6 golden rules for making an office romance work
Yolisa Mkele points out some things to consider before you dip you pen in the company inkwell
A mildly famous but profound poet once said: "I know what it feels like to behold and not be held." His name is Moses Sumney and, as far as I am concerned, the man was discussing office romance.
We have all been there. There is always that one person who saunters through the office destroying your train of thought and sending you on flights of romantic fancy as soon as she or he floats by your desk. Chances are you want to say something to them, but what supplication is worthy of such a divine presence?
Hell I can't help you with that but, should you convince this deity to bless you with her non-work-related gifts, experience has taught me to bear these things in mind:
1. POWER IS EVERYTHING
If he or she is a subordinate to you in any way, let it go. Worship from afar and be content with the idea that you brushed shoulders with Athena herself. Anything more does not work out well for either party involved. Dating your boss or your subordinate is like kissing a sexy scion of hemlock. Sure it tastes great but death is imminent.
2. PRETEXT IS IMPORTANT
Don't be the person who just walks up to someone random in the office and asks them out. HR feeds off this kind of thing, and more importantly no one else does. People go to offices to work so when you go to greet him, at least fake some kind of work conversation before you slip into the "what do you like do for fun" line of questioning. Prod carefully and don't make it weird. Rejection is a part of life so, if that happens, move on and continue to be cordially professional.
3. KEEP YOUR AFFECTION OUT OF THE OFFICE
Love is grand and all you want to do is lick your significant other from head to toe, but don't. Don't lick, kiss, touch or giggle. Even if you are the kind of couple that always goes on lunch together, don't. Offices talk and it won't be long before your every decision is being examined through the lens of whether or not you had chorizo for lunch. It is also deeply discomforting for everyone watching.

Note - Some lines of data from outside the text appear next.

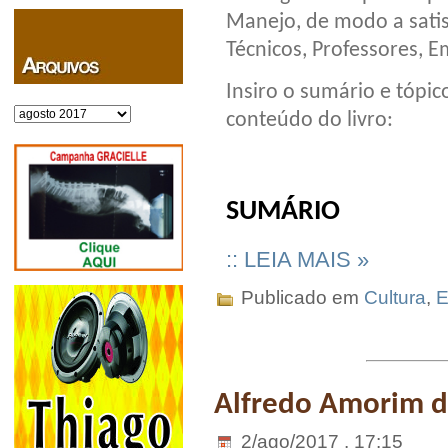
Manejo, de modo a satis
Técnicos, Professores, 
Insiro o sumário e tópi
Arquivos
conteúdo do livro:
SUMÁRIO
:: LEIA MAIS »
Publicado em
Cultura
,
E
Alfredo Amorim da
2/ago/2017 . 17:15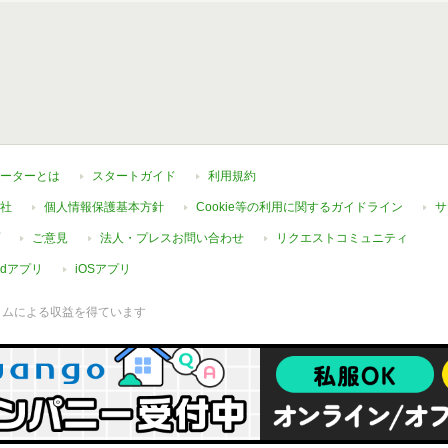
ーターとは
スタートガイド
利用規約
社
個人情報保護基本方針
Cookie等の利用に関するガイドライン
サ
ご意見
法人・プレスお問い合わせ
リクエストコミュニティ
oidアプリ
iOSアプリ
ラムによる収益を得ています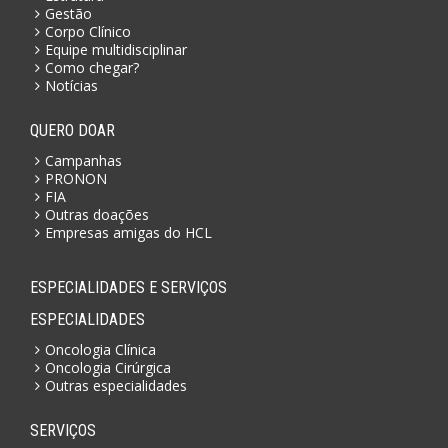
Gestão
Corpo Clínico
Equipe multidisciplinar
Como chegar?
Notícias
QUERO DOAR
Campanhas
PRONON
FIA
Outras doações
Empresas amigas do HCL
ESPECIALIDADES E SERVIÇOS
ESPECIALIDADES
Oncologia Clínica
Oncologia Cirúrgica
Outras especialidades
SERVIÇOS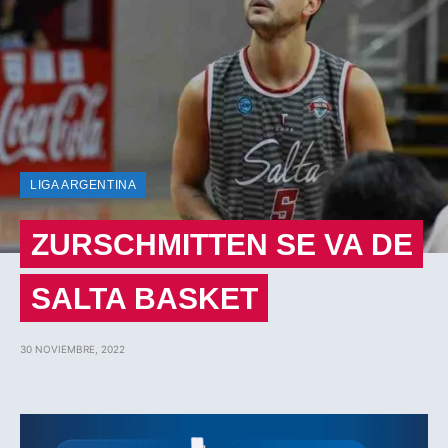
LIGA ARGENTINA
ZURSCHMITTEN SE VA DE
SALTA BASKET
30 NOVIEMBRE, 2022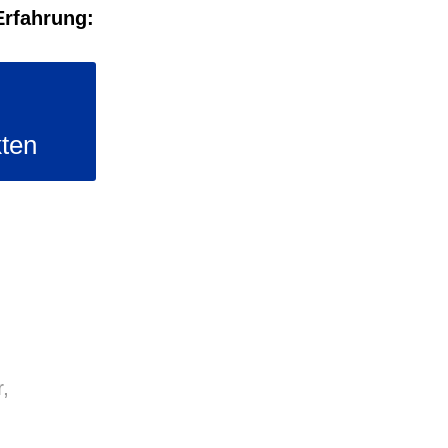
Erfahrung:
ten
,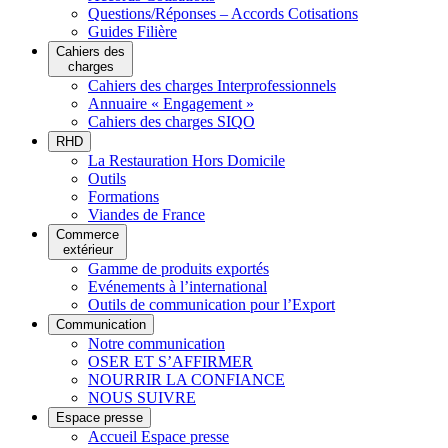
Questions/Réponses – Accords Cotisations
Guides Filière
Cahiers des
charges
Cahiers des charges Interprofessionnels
Annuaire « Engagement »
Cahiers des charges SIQO
RHD
La Restauration Hors Domicile
Outils
Formations
Viandes de France
Commerce
extérieur
Gamme de produits exportés
Evénements à l’international
Outils de communication pour l’Export
Communication
Notre communication
OSER ET S’AFFIRMER
NOURRIR LA CONFIANCE
NOUS SUIVRE
Espace presse
Accueil Espace presse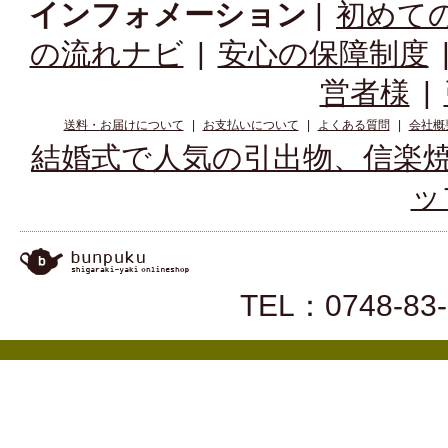
インフォメーション
|
初めて
の流れナビ
|
安心の保障制度
営者様
|
送料・お届けについて
|
お支払いについて
|
よくある質問
|
会社概
結婚式で人気の引出物、信楽焼、陶器の
ッ
TEL：0748-83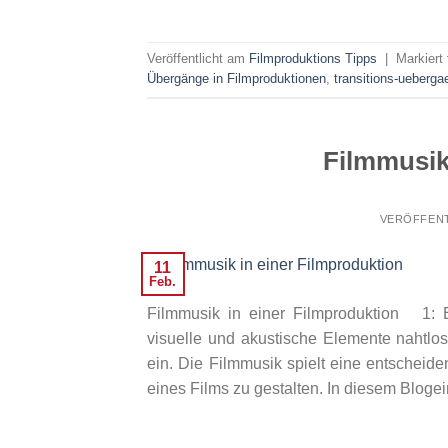
Veröffentlicht am
Filmproduktions Tipps
|
Markiert
Übergänge in Filmproduktionen
,
transitions-ueberga
Filmmusik
VERÖFFEN
11
Feb.
Filmmusik in einer Filmproduktion 1: E
visuelle und akustische Elemente nahtl
ein. Die Filmmusik spielt eine entscheid
eines Films zu gestalten. In diesem Blogein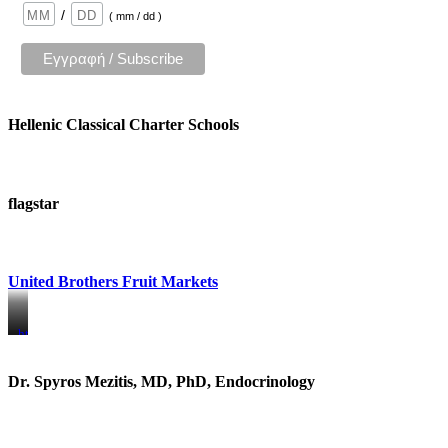
/
( mm / dd )
Hellenic Classical Charter Schools
flagstar
United Brothers Fruit Markets
https://www.unitedbrothersfruitmarkets.com/
https://www.unitedbrothersfruitmarkets.com/
Dr. Spyros Mezitis, MD, PhD, Endocrinology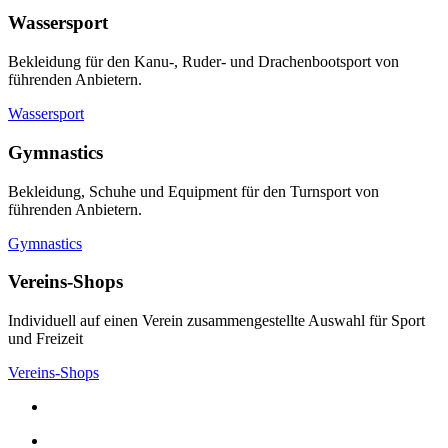
Wassersport
Bekleidung für den Kanu-, Ruder- und Drachenbootsport von
führenden Anbietern.
Wassersport
Gymnastics
Bekleidung, Schuhe und Equipment für den Turnsport von
führenden Anbietern.
Gymnastics
Vereins-Shops
Individuell auf einen Verein zusammengestellte Auswahl für Sport
und Freizeit
Vereins-Shops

4. DIVORCE YOUR WORK SPOUSE
If you are unsure, a work spouse is that person at work who you always laugh with. Everyone except the two of you recognises that there is some kind of chemistry there but it's OK because you're both married. Sure it's fun to have someone at the office who you can suggestively joke with and just generally enjoy, but it's less fun when your lover sits close enough to see just how funny you find someone else's jokes.
5. SIT FAR AWAY FROM EACH OTHER
Half of Jesus' allure is that he is mysterious. You don't know what he is doing at times. Sit next to your beau and you will hear every fart and every unintended comment he makes. To make it worse, you will hear all that outside of work, too. Nothing kills romance faster than knowing too much about the subject of your romantic interest so keep a healthy distance.
6. DON'T HAVE SEX IN THE OFFICE
The two of you spend a large chunk of your time there anyway, so why not bless that sturdy conference room table with butt cheek imprint? Be careful though; most HR departments take a dim view of employees being caught in flagrante. That and the water cooler gossipers will then have months worth of content.